# Como hacer un microfono para bajo o guitarra



## gerardo_2008 (Sep 6, 2008)

hola gente quisiera saber si alguien me puede ayudar a armar un mic o pastilla como los que usan en las bajos o guitarras, se que usan iman alnico 5, pero no se que tipo de alambre de cobre que cantidad de vueltas y/o gramos.
si alguien tiene algun circuito o diagrama que me pueda fasilitar  se los agradesco.
desde ya muchas gracias


----------



## electrodan (Sep 6, 2008)

¿hacer un micrófono? Lo veo difícil. Mejor comprate uno hecho. Hacer un micrófono esta bien para experimentar pero (si te funciona) no seria de calidad comparable a uno comercial.


----------



## Fogonazo (Sep 7, 2008)

Cada captor lleva entre 300 y 1000 vueltas de alambre de 50-80 umm (Un poco mas grueso que un cabello).
Si no estas acostumbrado a trabajar con esos calibres de alambre no te veo haciendo micrófonos.


----------



## gerardo_2008 (Sep 7, 2008)

gracias a los dos pero es solo para esperimentar y aprender, si tienen el nombre de algun libro que hable del tema se los agradesco


----------



## Fogonazo (Sep 7, 2008)

No es un libro pero te puede dar ideas

http://www.pisotones.com/Articulos/Pastilla/Pastilla.htm


----------



## electrodan (Sep 7, 2008)

Construccion de un pick-up paso a paso.
Suerte con el ingles... Si lo entendés perfecto, si no lo entendés usa un traductor automático y si seguís sin entenderlo pregunta acá.
Y yo que pensaba que era difícil.


----------



## Machimbre (Sep 7, 2008)

Guau! En el link anterior está este link para el que quiera armar humbuckings...

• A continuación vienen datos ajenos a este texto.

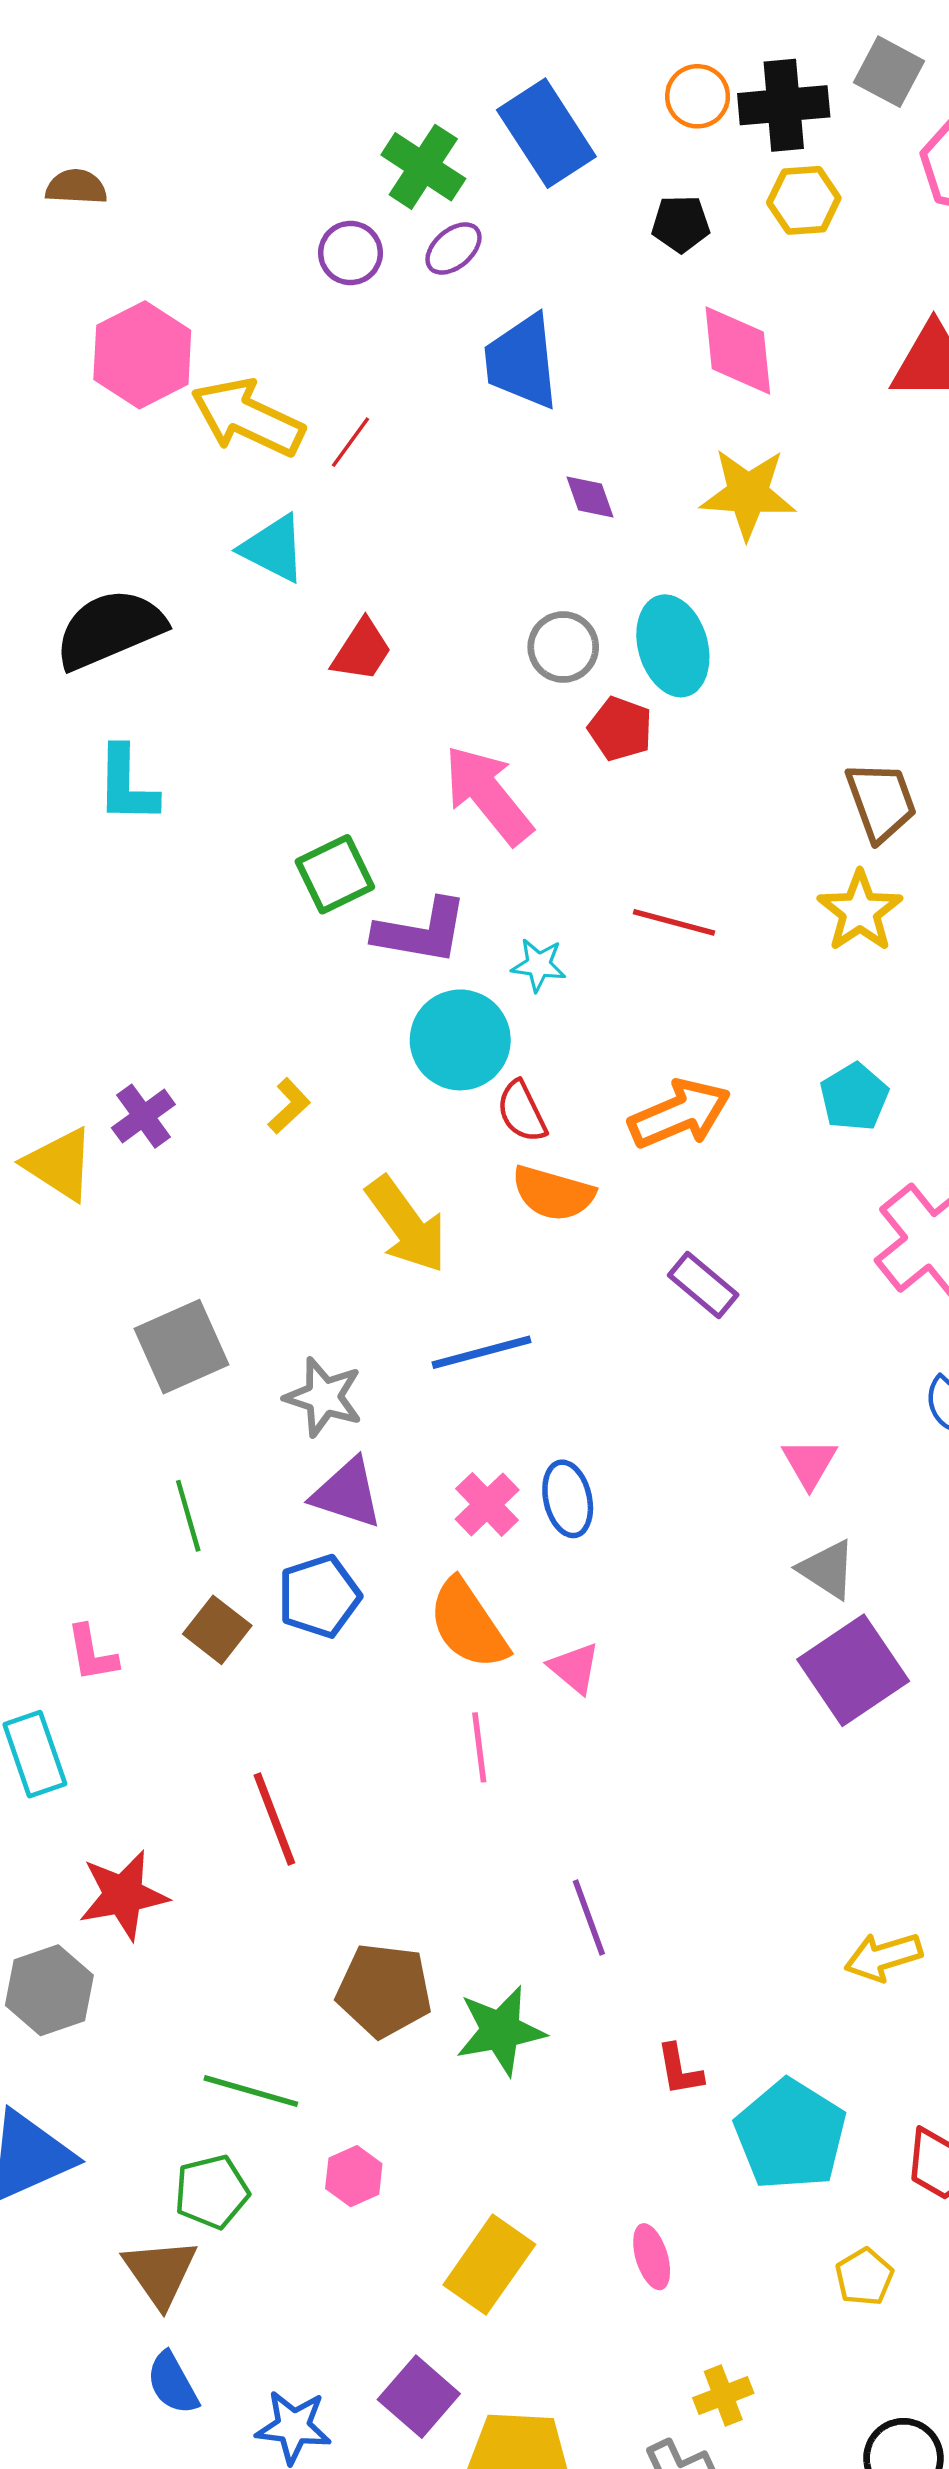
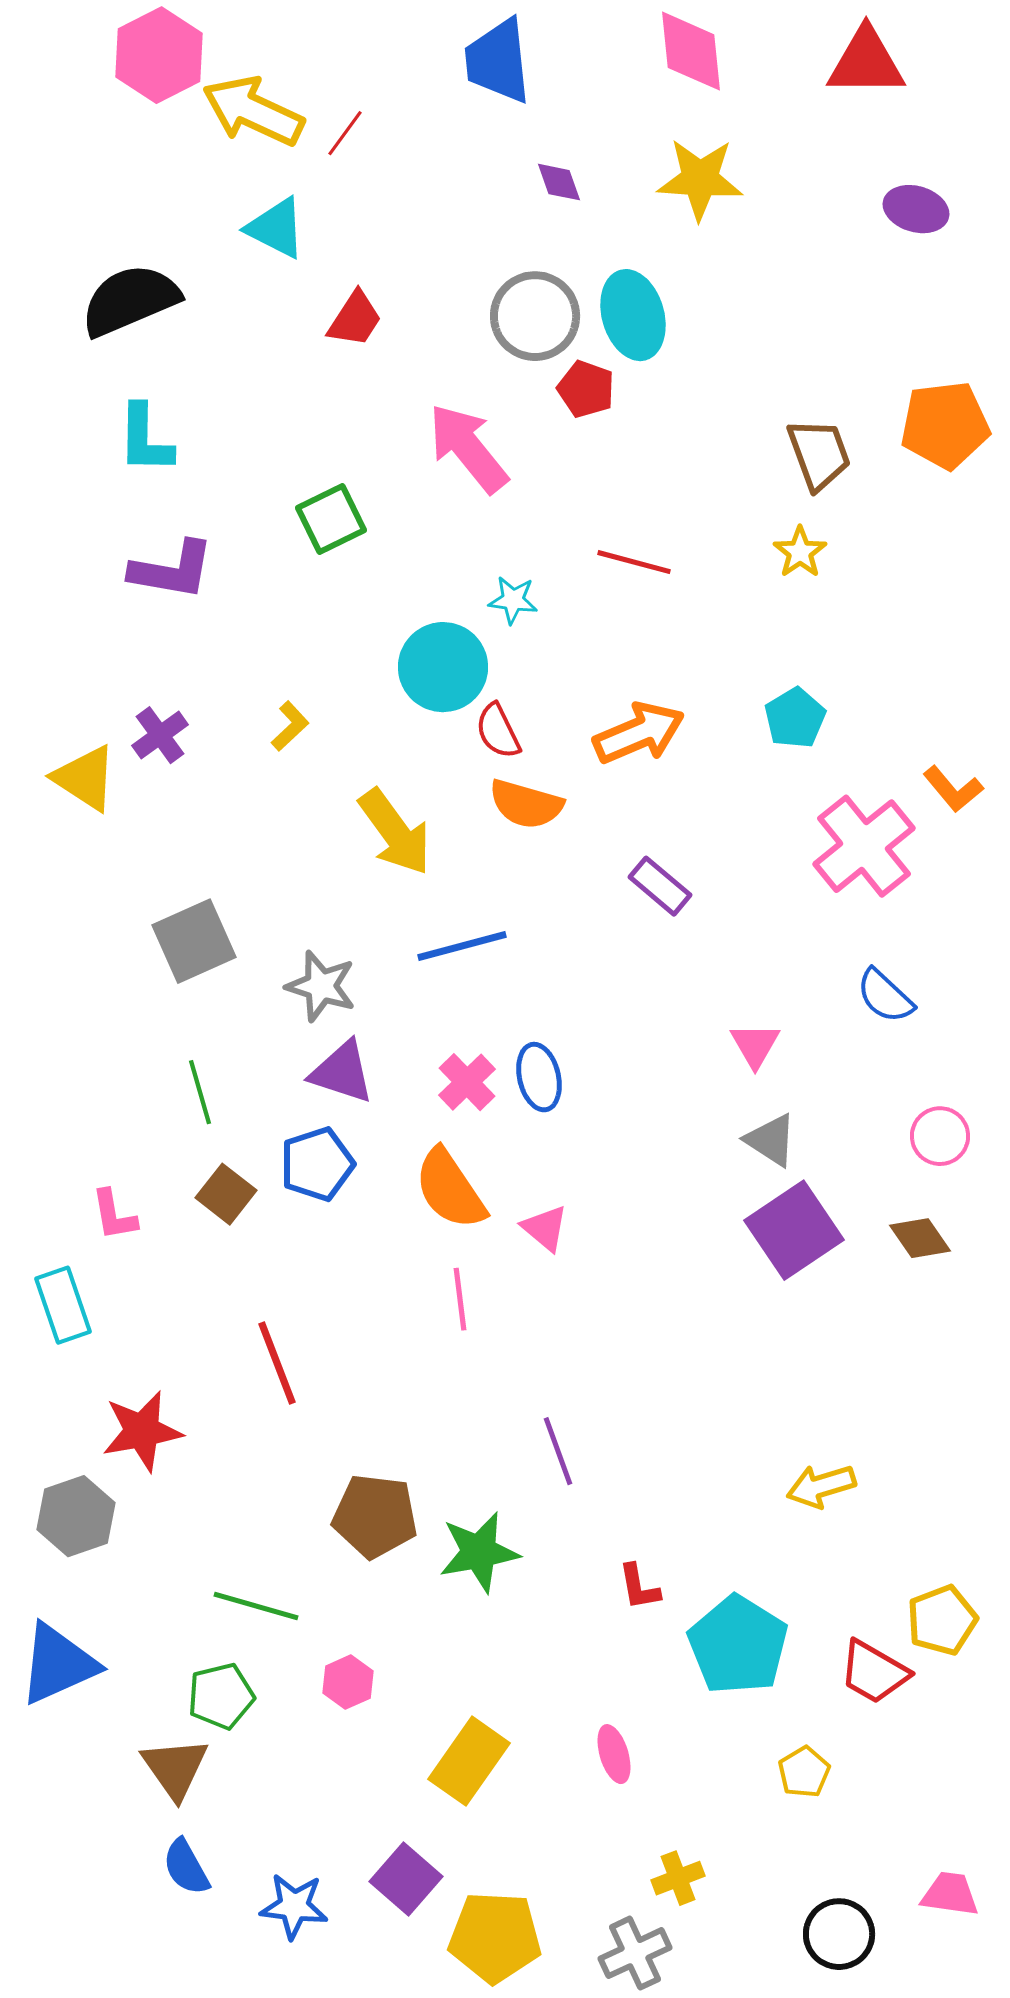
gray circle: (563, 647) -> (535, 316), size x1.4
yellow star: (860, 911) -> (800, 552), size x0.7
purple L-shape: (421, 931) -> (172, 570), moved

http://galileo.spaceports.com/~fishbake/buck/humbuck.htm

...ahora, indispensable un bobinador con cuenta vueltas.


----------



## gerardo_2008 (Sep 7, 2008)

gracias muchas gracias a todos toda esta información me sirve muchisimo


----------



## scorrea90 (May 3, 2012)

Hola gente... Estuve ausente un tiempo en el grupo y ahora que he vuelto estuve buscando algunos datos que no puedo encontrar en el foro. Pongo este msj en sala de charla porque realmente no se donde ubicarlo exactamente!!!!
Quería preguntarles si alguien ah intentado hacer una bobina de 15K de resistencia en continua con cobre esmaltado de 0.06mm.. Que aparato usó? Se corta demasiado fácil el cobre? Como se puede arreglar si es que se corta a la mitad del bobinado?

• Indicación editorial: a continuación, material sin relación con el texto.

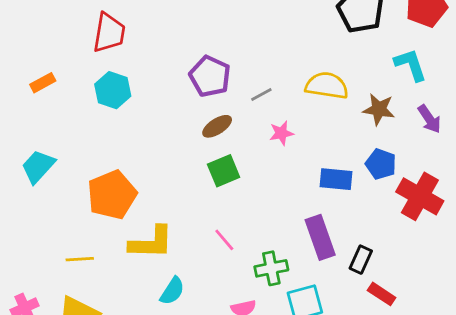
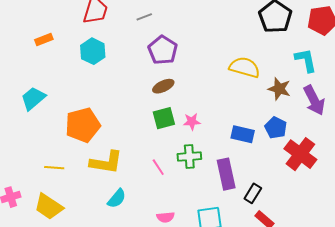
gray line: (261, 94) -> (144, 17), moved
purple arrow: (429, 119) -> (314, 100), size x1.4
pink star: (281, 133) -> (192, 122), moved
green cross: (271, 268) -> (189, 157), moved

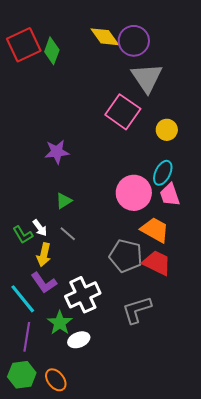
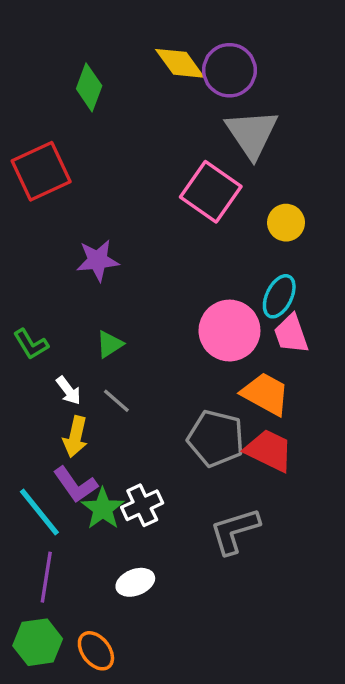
red square: (24, 45) -> (41, 171), moved
green L-shape: (23, 235) -> (31, 344), moved
white cross: (83, 295) -> (142, 505), size x0.7
green star: (60, 323) -> (103, 509), moved

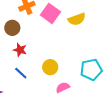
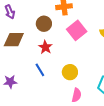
pink square: (50, 13) -> (77, 30), moved
pink semicircle: (63, 87) -> (77, 95), turned 112

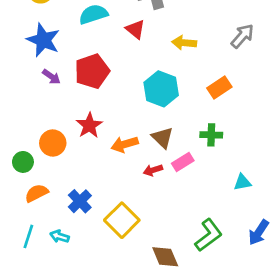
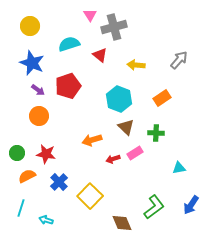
red star: (89, 125) -> (46, 154), moved, turned -30
brown triangle: (162, 138) -> (126, 127), moved
orange circle: (53, 143) -> (39, 116), moved
cyan arrow: (60, 236) -> (46, 220), moved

Quiero fabricar un Pick Up de guitarra electrica ya que los de primera marca son demasiado caros y ya conozco los trucos de fabricación y cancelación de ruido... Solo me falta saber como bobinarlo de una forma aceptable y bien!!!! Espero pronta respuesta. Saludos a todos. Gracias!!!


----------



## scorrea90 (May 8, 2012)

Hola gente... Estuve buscando algunos datos que no puedo encontrar en el foro.
Quería preguntarles si alguien ah intentado hacer una bobina de 15K de resistencia en continua con cobre esmaltado de 0.06mm.. Que aparato usó? Se corta demasiado fácil el cobre? Como se puede arreglar si es que se corta a la mitad del bobinado?

Quiero fabricar un Pick Up de guitarra electrica ya que los de primera marca son demasiado caros y ya conozco los trucos de fabricación y cancelación de ruido... Solo me falta saber como bobinarlo de una forma aceptable y bien!!!! Espero pronta respuesta. Saludos a todos. Gracias!!!


----------



## DJ DRACO (May 8, 2012)

Yo conozco gente que lo hace...pero son relojeros y deben tener todas las maquinitas..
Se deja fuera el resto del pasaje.